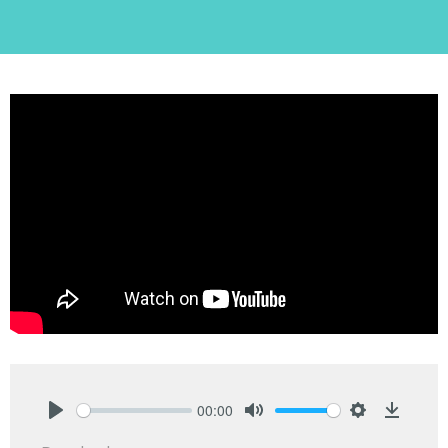
00:00
Play
Mute
Settings
Downlo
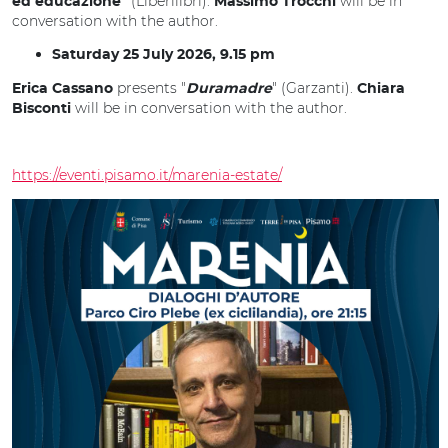
(Liberilibri).
will be in
ed educazione"
Massimo Trocchi
conversation with the author.
Saturday 25 July 2026, 9.15 pm
presents "
" (Garzanti).
Erica Cassano
Duramadre
Chiara
will be in conversation with the author.
Bisconti
https://eventi.pisamo.it/marenia-estate/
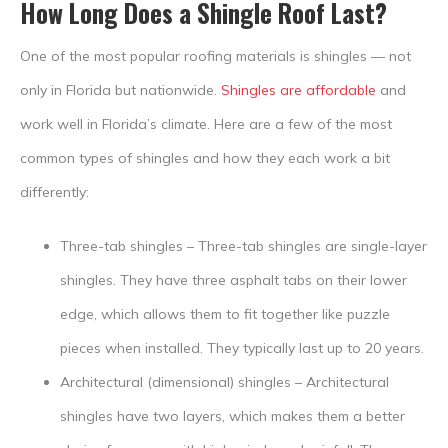
How Long Does a Shingle Roof Last?
One of the most popular roofing materials is shingles — not
only in Florida but nationwide.
Shingles are affordable
and
work well in Florida’s climate. Here are a few of the most
common types of shingles and how they each work a bit
differently:
Three-tab shingles – Three-tab shingles are single-layer
shingles. They have three asphalt tabs on their lower
edge, which allows them to fit together like puzzle
pieces when installed. They typically last up to 20 years.
Architectural (dimensional) shingles – Architectural
shingles have two layers, which makes them a better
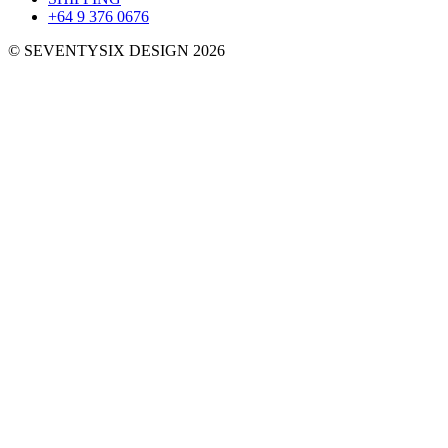
+64 9 376 0676
© SEVENTYSIX DESIGN 2026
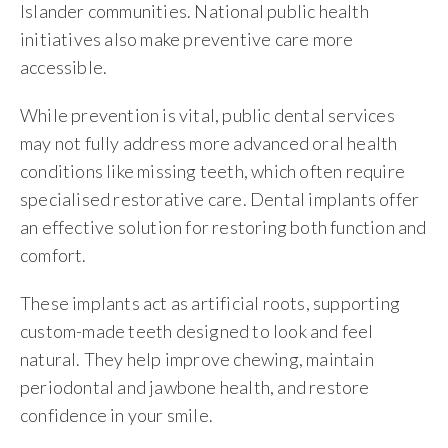
Islander communities. National public health
initiatives also make preventive care more
accessible.
While prevention is vital, public dental services
may not fully address more advanced oral health
conditions like missing teeth, which often require
specialised restorative care. Dental implants offer
an effective solution for restoring both function and
comfort.
These implants act as artificial roots, supporting
custom-made teeth designed to look and feel
natural. They help improve chewing, maintain
periodontal and jawbone health, and restore
confidence in your smile.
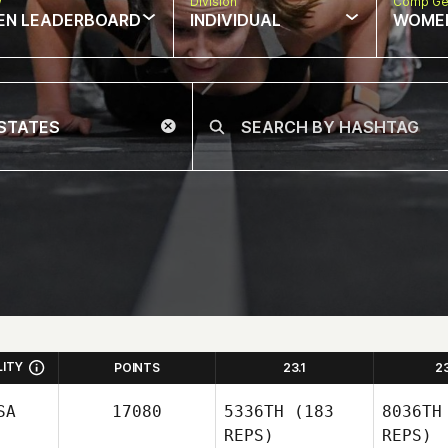
w
Division
Comp Ge
EN LEADERBOARD
INDIVIDUAL
WOME
LITY
POINTS
23.1
2
SA
17080
5336TH
(183
8036TH
REPS)
REPS)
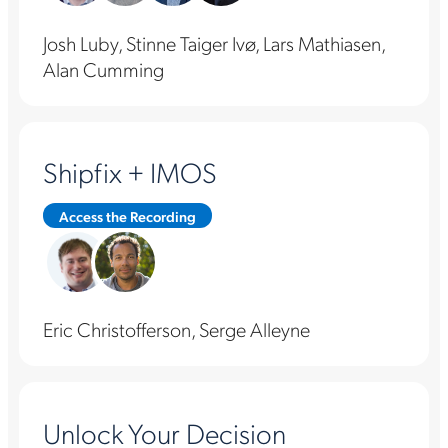
Josh Luby, Stinne Taiger Ivø, Lars Mathiasen,
Alan Cumming
Shipfix + IMOS
Access the Recording
Eric Christofferson, Serge Alleyne
Unlock Your Decision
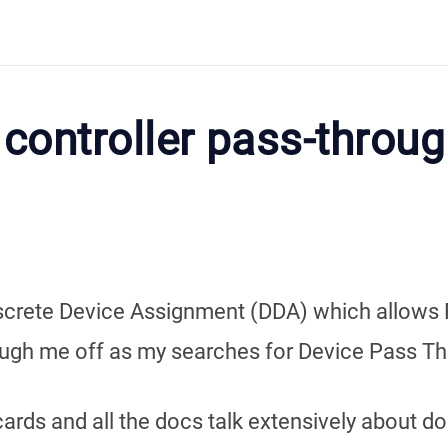
controller pass-throu
screte Device Assignment (DDA) which allows 
ough me off as my searches for Device Pass Thr
cards and all the docs talk extensively about do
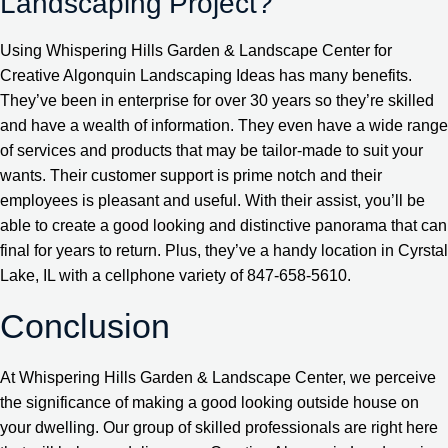
Landscaping Project?
Using Whispering Hills Garden & Landscape Center for
Creative Algonquin Landscaping Ideas has many benefits.
They’ve been in enterprise for over 30 years so they’re skilled
and have a wealth of information. They even have a wide range
of services and products that may be tailor-made to suit your
wants. Their customer support is prime notch and their
employees is pleasant and useful. With their assist, you’ll be
able to create a good looking and distinctive panorama that can
final for years to return. Plus, they’ve a handy location in Cyrstal
Lake, IL with a cellphone variety of 847-658-5610.
Conclusion
At Whispering Hills Garden & Landscape Center, we perceive
the significance of making a good looking outside house on
your dwelling. Our group of skilled professionals are right here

########

**Requirement:**
Nothing but the lines from the one containing "shingles. They have" through the one containing "Creative Algonquin Landscaping" should appear, copied exactly from the material above and without pictures.

**Solution to the exercise:**
shingles. They have three asphalt tabs on their lower
edge, which allows them to fit together like puzzle
pieces when installed. They typically last up to 20 years.
Architectural (dimensional) shingles – Architectural
shingles have two layers, which makes them a better
+64 9 376 0676
© SEVENTYSIX DESIGN 2026
Islander communities. National public health
initiatives also make preventive care more
accessible.
While prevention is vital, public dental services
may not fully address more advanced oral health
conditions like missing teeth, which often require
specialised restorative care. Dental implants offer
an effective solution for restoring both function and
comfort.
These implants act as artificial roots, supporting
custom-made teeth designed to look and feel
natural. They help improve chewing, maintain
periodontal and jawbone health, and restore
confidence in your smile.
w
Division
Comp Ge
EN LEADERBOARD
INDIVIDUAL
WOME
LITY
POINTS
23.1
2
SA
17080
5336TH
(183
8036TH
REPS)
REPS)
Josh Luby, Stinne Taiger Ivø, Lars Mathiasen,
Alan Cumming
Shipfix + IMOS
Access the Recording
Eric Christofferson, Serge Alleyne
Unlock Your Decision
controller pass-throu
screte Device Assignment (DDA) which allows 
ough me off as my searches for Device Pass Thr
cards and all the docs talk extensively about do
Landscaping Project?
Using Whispering Hills Garden & Landscape Center for
Creative Algonquin Landscaping Ideas has many benefits.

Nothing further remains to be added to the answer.